Thee too I counsel; hate not thy own father,
Hippolytus: 'twas fate that ruined thee.
Thus Artemis reconciles father and son. Hippolytus dies slowly in the arms of Theseus, and the play ends. The appearance of the goddess, as a lady of transcendent power more than as a divine being—her vindictive hatred of Aphrodite, and the moral that she draws about the fate by which Hippolytus died and Theseus sinned, are all thoroughly Euripidean. Not so would Æschylus the theologian, or Sophocles the moralist, have dealt with the conclusion of the play. But neither would have drawn a more touching picture.

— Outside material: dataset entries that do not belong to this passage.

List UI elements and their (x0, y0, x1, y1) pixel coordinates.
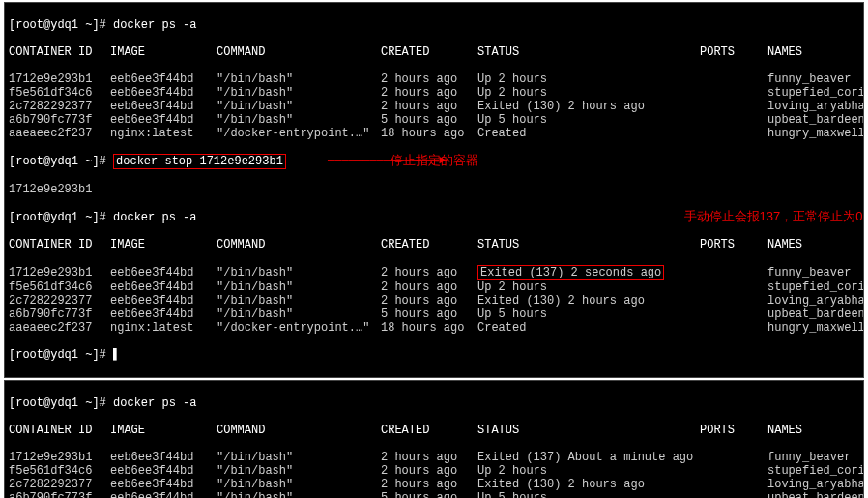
cursor-icon: ▌ (113, 348, 120, 362)
table-row: aaeaeec2f237nginx:latest"/docker-entrypo… (9, 321, 859, 335)
table-row: 2c7282292377eeb6ee3f44bd"/bin/bash"2 hou… (9, 478, 859, 491)
command-ps: docker ps -a (113, 18, 196, 32)
prompt: [root@ydq1 ~]# (9, 211, 106, 224)
status-highlight: Exited (137) 2 seconds ago (477, 265, 664, 280)
table-row: a6b790fc773feeb6ee3f44bd"/bin/bash"5 hou… (9, 308, 859, 321)
command-ps: docker ps -a (113, 211, 196, 224)
table-row: aaeaeec2f237nginx:latest"/docker-entrypo… (9, 127, 859, 140)
table-row: f5e561df34c6eeb6ee3f44bd"/bin/bash"2 hou… (9, 280, 859, 294)
table-row: a6b790fc773feeb6ee3f44bd"/bin/bash"5 hou… (9, 491, 859, 498)
docker-ps-header: CONTAINER IDIMAGECOMMANDCREATEDSTATUSPOR… (9, 45, 859, 59)
table-row: 2c7282292377eeb6ee3f44bd"/bin/bash"2 hou… (9, 100, 859, 113)
table-row: 1712e9e293b1eeb6ee3f44bd"/bin/bash"2 hou… (9, 451, 859, 464)
command-ps: docker ps -a (113, 396, 196, 410)
table-row: a6b790fc773feeb6ee3f44bd"/bin/bash"5 hou… (9, 113, 859, 127)
docker-ps-header: CONTAINER IDIMAGECOMMANDCREATEDSTATUSPOR… (9, 424, 859, 437)
prompt: [root@ydq1 ~]# (9, 18, 106, 32)
table-row: f5e561df34c6eeb6ee3f44bd"/bin/bash"2 hou… (9, 86, 859, 100)
terminal-block-lower: [root@ydq1 ~]# docker ps -a CONTAINER ID… (0, 380, 868, 498)
table-row: 2c7282292377eeb6ee3f44bd"/bin/bash"2 hou… (9, 294, 859, 308)
table-row: f5e561df34c6eeb6ee3f44bd"/bin/bash"2 hou… (9, 464, 859, 478)
command-docker-stop: docker stop 1712e9e293b1 (113, 154, 286, 169)
prompt: [root@ydq1 ~]# (9, 348, 106, 362)
docker-ps-header: CONTAINER IDIMAGECOMMANDCREATEDSTATUSPOR… (9, 238, 859, 251)
annot-exit137: 手动停止会报137，正常停止为0 (684, 209, 863, 223)
terminal-2[interactable]: [root@ydq1 ~]# docker ps -a CONTAINER ID… (4, 380, 864, 498)
terminal-1[interactable]: [root@ydq1 ~]# docker ps -a CONTAINER ID… (4, 2, 864, 378)
prompt: [root@ydq1 ~]# (9, 155, 106, 168)
annot-stop-label: 停止指定的容器 (391, 153, 478, 167)
terminal-block-upper: [root@ydq1 ~]# docker ps -a CONTAINER ID… (0, 2, 868, 378)
table-row: 1712e9e293b1eeb6ee3f44bd"/bin/bash"2 hou… (9, 73, 859, 86)
stop-output: 1712e9e293b1 (9, 183, 859, 196)
prompt: [root@ydq1 ~]# (9, 396, 106, 410)
table-row: 1712e9e293b1eeb6ee3f44bd"/bin/bash"2 hou… (9, 265, 859, 280)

The following scene from the opening of the Orestes may be taken as a complete specimen of the manner of Euripides when working pathos to its highest pitch, and when desirous of introducing into mythic history the realities of common life. Electra appears as the devoted sister; Orestes as the invalid brother; the Chorus are somewhat importunate, but, at the same time, sympathetic visitors. This extract also serves to illustrate the Euripidean habit of mingling lyrical dialogue with the more regular Iambic in passages which do not exactly correspond to the Commos of the elder tragedians, but which require highly wrought expression. Helen has just left Electra. As the wife of Menelaus walks away, the daughter of Agamemnon follows her with her eyes, and speaks thus:
El. O nature! what a curse art thou 'mid men—
Yea, and a safeguard to the nobly-tempered!
[Points her finger at Helen.
See how she snipped the tips of her long hair,
Saving its beauty! She's the same woman still.—
May the gods hate thee for the ruin wrought
On me, on him, on Hellas! Woe is me!
[Sees the Chorus advancing.
Here come my friends again with lamentations,
To join their wails with mine: they'll drive him far
From placid slumber, and will waste mine eyes
With weeping when I see my brother mad.